BM Pro Daily - Bitcoin’s Supply Distribution
Retail Holds 14% Of Supply
One of the most common Bitcoin FUD critiques is that the majority of supply is heavily concentrated in the hands of the few. Like every financial system or asset class that exists today, there is some truth to that type of distribution but it’s almost always exaggerated in Bitcoin’s case.
Bitcoin’s share of supply held by estimated retail individuals has been taking more share of the network every year. It’s one of the only assets in the world where anyone with an internet connection and a smartphone can obtain, having incredibly low adoption friction for the common individual.
Many critics cite an address chart like this one and call it truth. The truth is that tracking supply distributions across addresses is incredibly nuanced and it’s a key reason why Glassnode has used a suite of heuristics and clustering algorithms to estimate entities, rather than addresses, on the network.
What Glassnode found in their analysis a year ago, is that:
“We can derive that around 2% of network entities control 71.5% of all Bitcoin. Note that this figure is substantially different from the often propagated ‘2% control 95% of the supply.’”
And that 71.5% was an upper bound, i.e., a high estimate of the supply distribution concentration. There are many reasons why the retail share is likely larger because of bitcoin with custodians, supply on exchanges, lost coins, and a conservative methodology to identify entities.

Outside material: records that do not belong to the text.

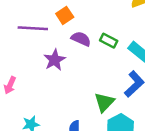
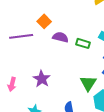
green rectangle: (109, 41) -> (83, 43), moved
purple star: (55, 60) -> (42, 79), moved

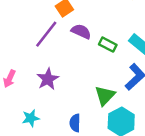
purple line: (21, 36) -> (46, 34), moved, turned -55

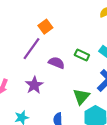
purple semicircle: (81, 31) -> (56, 63), moved

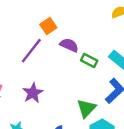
purple semicircle: (56, 63) -> (69, 45), moved

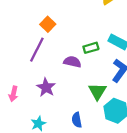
purple semicircle: (69, 45) -> (72, 62), moved
green rectangle: (89, 60) -> (91, 48), turned -32

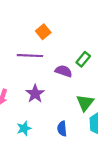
green rectangle: (91, 48) -> (83, 59), turned -40
purple line: (37, 50) -> (30, 56), turned 60

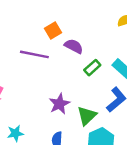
purple semicircle: (64, 71) -> (74, 46), moved
purple star: (35, 94) -> (59, 104), moved

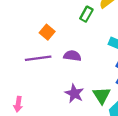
purple semicircle: (74, 46) -> (72, 56), moved
green rectangle: (92, 68) -> (86, 14), moved

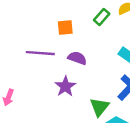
orange square: (47, 32) -> (65, 28), moved, turned 32
purple star: (74, 93) -> (65, 86), moved

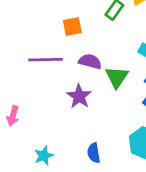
green triangle: (99, 107) -> (117, 77), moved

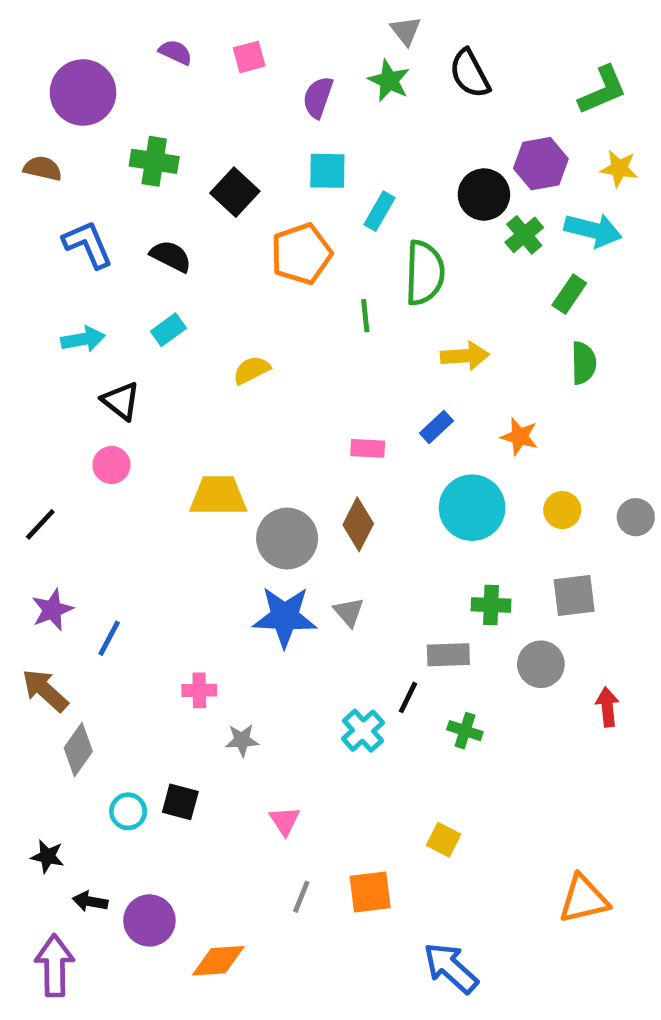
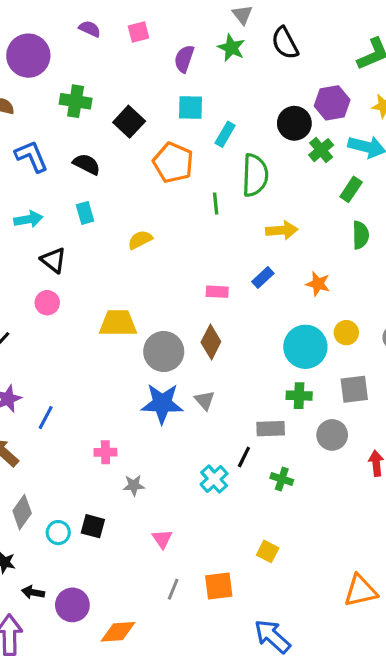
orange pentagon: (301, 254) -> (173, 163), turned -30
cyan rectangle: (168, 330) -> (85, 213), turned -70
cyan circle: (472, 508) -> (305, 347), moved
gray diamond: (78, 750) -> (22, 512), moved

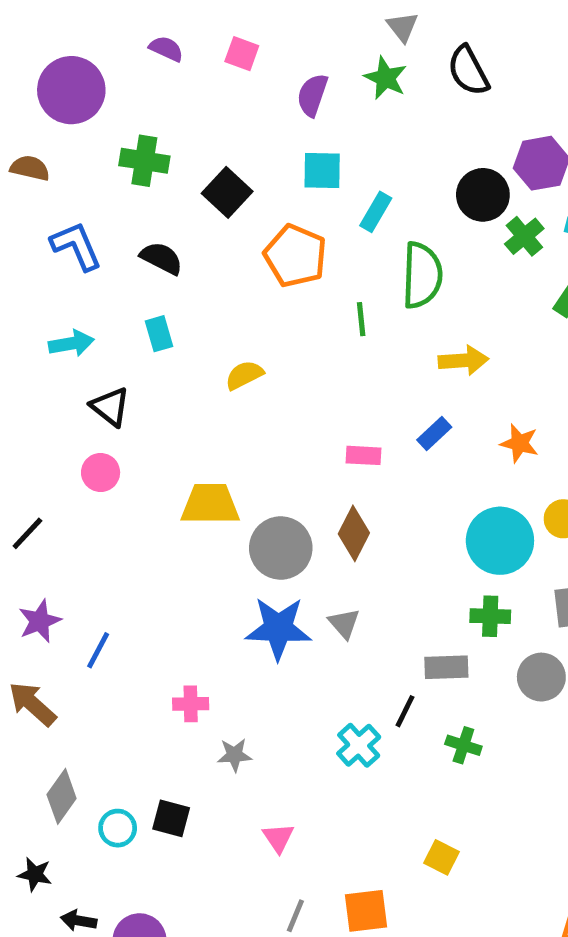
pink square: (139, 32) -> (242, 54), turned 35

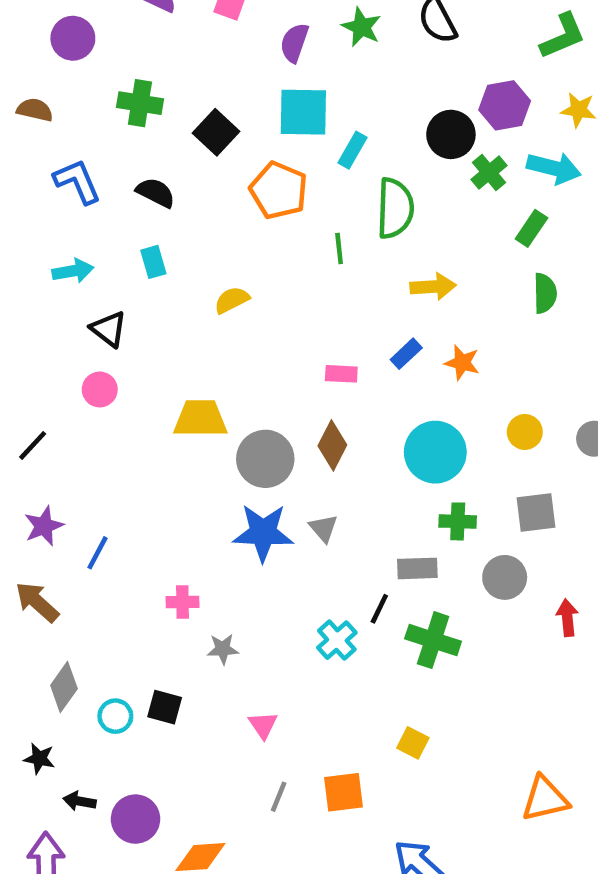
purple circle: (71, 90) -> (73, 38), size x0.7
cyan square: (322, 171) -> (303, 112), size x1.4
orange star: (519, 443) -> (462, 363), moved
cyan circle: (500, 541) -> (435, 452), moved
green cross: (463, 745) -> (433, 640), size x1.6

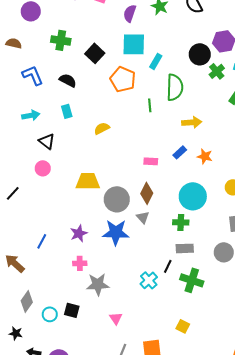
green cross: (458, 521) -> (181, 222), moved
purple star: (44, 526) -> (79, 233), moved
gray triangle: (323, 528) -> (143, 217), moved
gray star: (223, 649) -> (98, 284), size x1.6

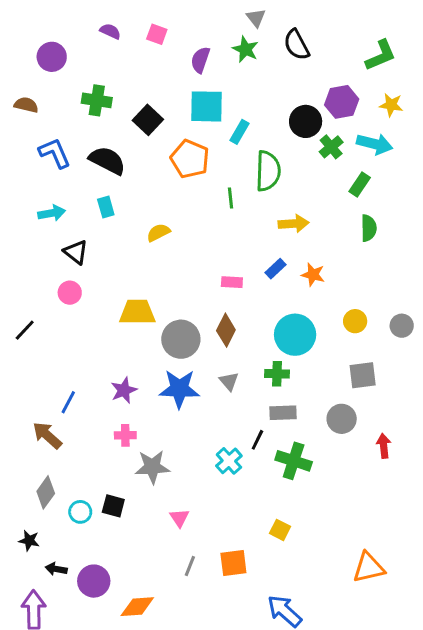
black semicircle: (68, 80) -> (107, 160), size x1.4
gray triangle: (143, 217) -> (229, 381), moved
brown arrow: (15, 263) -> (47, 435), moved

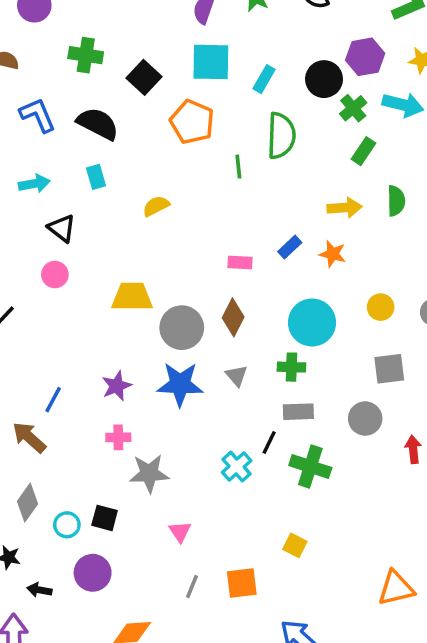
cyan rectangle: (239, 132) -> (264, 79), moved
green rectangle: (360, 184) -> (363, 151), moved
yellow arrow: (294, 224) -> (345, 208), moved
purple circle: (94, 581) -> (93, 573), moved

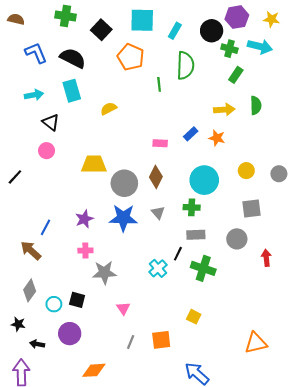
green cross: (353, 108) -> (229, 49), turned -35
cyan rectangle: (96, 177) -> (72, 91), size x1.5

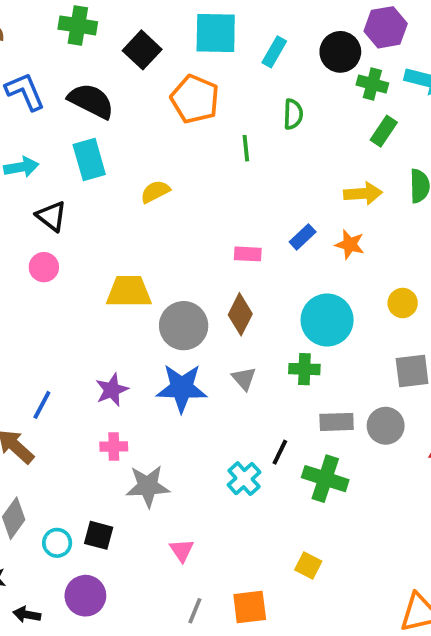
green semicircle: (185, 65) -> (293, 114), size x0.6
gray rectangle: (196, 235) -> (337, 422), moved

When digging into the entities supply distribution data today, we find a clear trend of retail (entities holding less than 10 BTC) increasing their share of circulating supply from 1.51% in 2012 to 13.90% in 2022 on average. The largest share growth of supply comes from entities holding 1-10 BTC and 0.1 - 1 BTC.

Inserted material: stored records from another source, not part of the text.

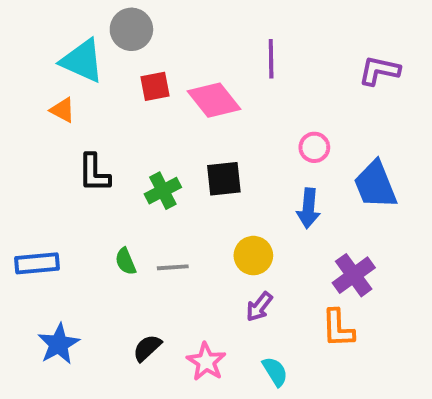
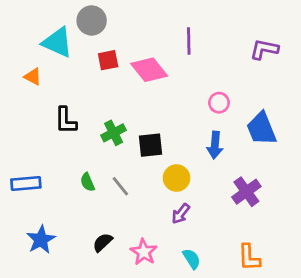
orange triangle: (63, 110) -> (33, 77), moved
black square: (224, 179) -> (150, 145), moved
gray line: (173, 267) -> (120, 186), turned 55
orange L-shape: (338, 328) -> (249, 257), moved

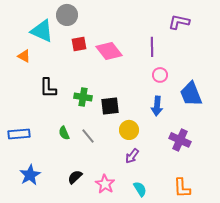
purple line: (189, 41) -> (152, 47), moved
purple L-shape: (264, 49) -> (179, 22), moved
green cross: (114, 133) -> (83, 97), turned 36
purple cross: (246, 192) -> (180, 140), turned -30

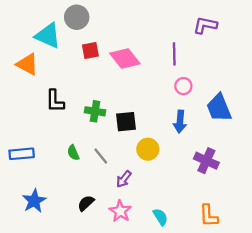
orange triangle: (24, 56) -> (27, 64), size x1.5
purple arrow: (132, 156) -> (124, 179), moved

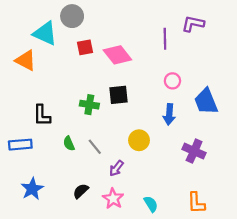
purple line: (174, 54) -> (165, 39), moved
black L-shape: (55, 101) -> (42, 115), moved
black square: (126, 122) -> (118, 95), moved

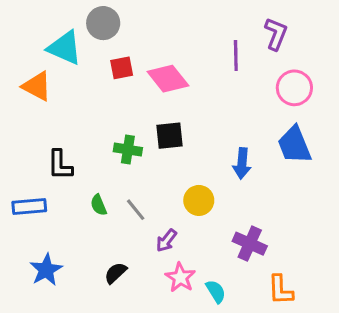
purple L-shape: (193, 24) -> (276, 34), turned 100
pink circle: (172, 81) -> (294, 88), moved, size x1.5
purple cross: (194, 151) -> (250, 244), moved
pink star: (113, 199) -> (180, 278), moved

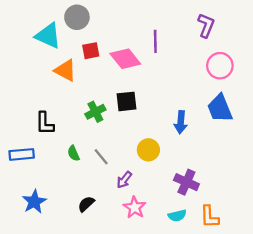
purple line: (236, 55) -> (155, 41), moved
orange triangle: (37, 86) -> (65, 70), moved
green cross: (128, 150) -> (95, 112), turned -36
cyan semicircle: (216, 291) -> (177, 216), moved, turned 108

Here’s a breakdown of the share of supply growth from 2012 and 2022 across specific balance bands. At the same we’ve seen retail share grow across all of the bands below 10 BTC, the largest declines in supply share have come from entities holding 1,000 - 10,000 BTC, and 10,000 - 100,000 BTC.
And again, this is likely a lower bound of the supply growth share in retail. An entity holding more than 100,000 bitcoin can be an exchange which represents thousands of retail users. Since many users don’t self custody (it’s estimated that the number of users with exchange accounts is somewhere around 100-200 million) exchanges are holding smaller amounts of bitcoin on retail’s behalf.
Over the last month, we’ve also seen some of the strongest accumulation in retail supply growth, across all band balances, since 2017. This has brought the estimated retail supply to over 2.7 million bitcoin, worth $112 billion.
Final Note
All of this data contributes to the case that Bitcoin is a money designed for and accessible to the common global individual. Although institutions and institutional capital flowing into the network is likely the next major price catalyst and will impact supply share, we continue to see the network share of retail rise as anyone in the world can acquire and store bitcoin themselves.
It’s been a first-of-its-kind case study where for once, retail and individuals are able to access assets and economic wealth before institutions.